As the strongest female presidential candidate in history, Ms. Clinton drew large, enthusiastic audiences. Yet Mr. Obama's were bigger still. One audience, in Dallas, famously cheered when he blew his nose on stage; a crowd of 75,000 turned out in Portland, Ore., the weekend before the state's May 20 primary.

The former first lady countered Mr. Obama's Iowa victory with an upset five days later in New Hampshire that set the stage for a campaign marathon as competitive as any in the last generation.

“Over the last week I listened to you, and in the process I found my own voice,” she told supporters who had saved her candidacy from an early demise.

In defeat, Mr.

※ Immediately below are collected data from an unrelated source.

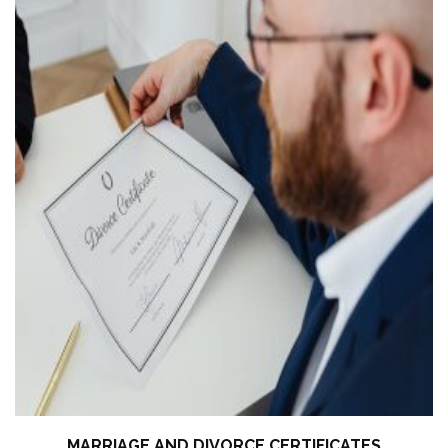
MARRIAGE AND DIVORCE CERTIFICATES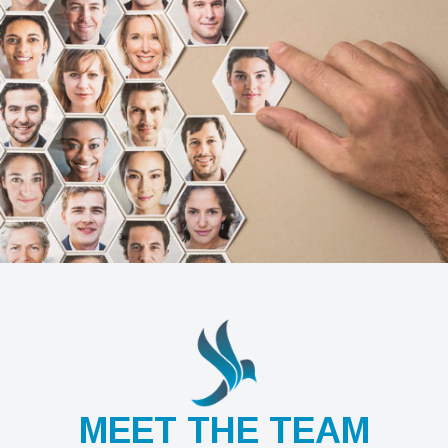
MEET THE TEAM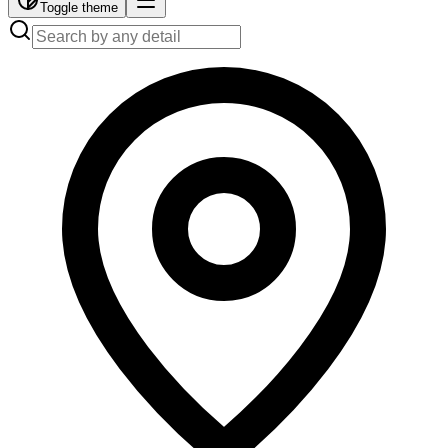
Toggle theme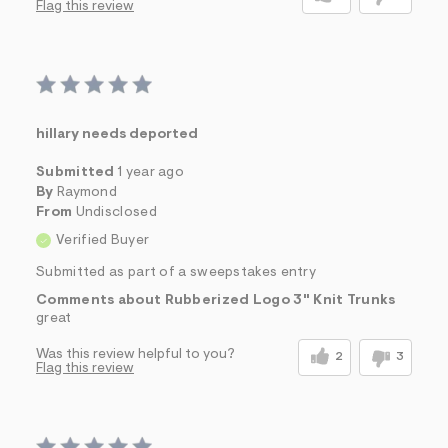
Flag this review
hillary needs deported
Submitted
1 year ago
By
Raymond
From
Undisclosed
Verified Buyer
Submitted as part of a sweepstakes entry
Comments about Rubberized Logo 3" Knit Trunks
great
Was this review helpful to you?
2
3
Flag this review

Obama's aides concluded they had committed a cardinal sin of New Hampshire politics, forsaking small, intimate events in favour of speeches to large audiences inviting them to ratify Iowa's choice.

It was not a mistake they made again – which helped explain Mr. Obama's later outings to bowling alleys, backyard basketball hoops and American Legion halls in the heartland.

Ms. Clinton conceded nothing, memorably knocking back a shot of Crown Royal whisky at a bar in Indiana, recalling that her grandfather had taught her to use a shotgun, and driving in a pickup to a gas station in South Bend, Ind., to emphasize her support for a summertime suspension of the federal gasoline tax.

As other rivals quickly fell away in winter, the strongest black candidate in history and the strongest female White House contender traded victories on Super Tuesday, the Feb. 5 series of primaries and caucuses across 21 states and American Samoa that once seemed likely to settle the nomination.

But Ms. Clinton had a problem that Mr. Obama exploited, and he scored a coup she could not answer.

Pressed for cash, the former first lady ran noncompetitive campaigns in several Super Tuesday caucus states, allowing her rival to run up his delegate totals.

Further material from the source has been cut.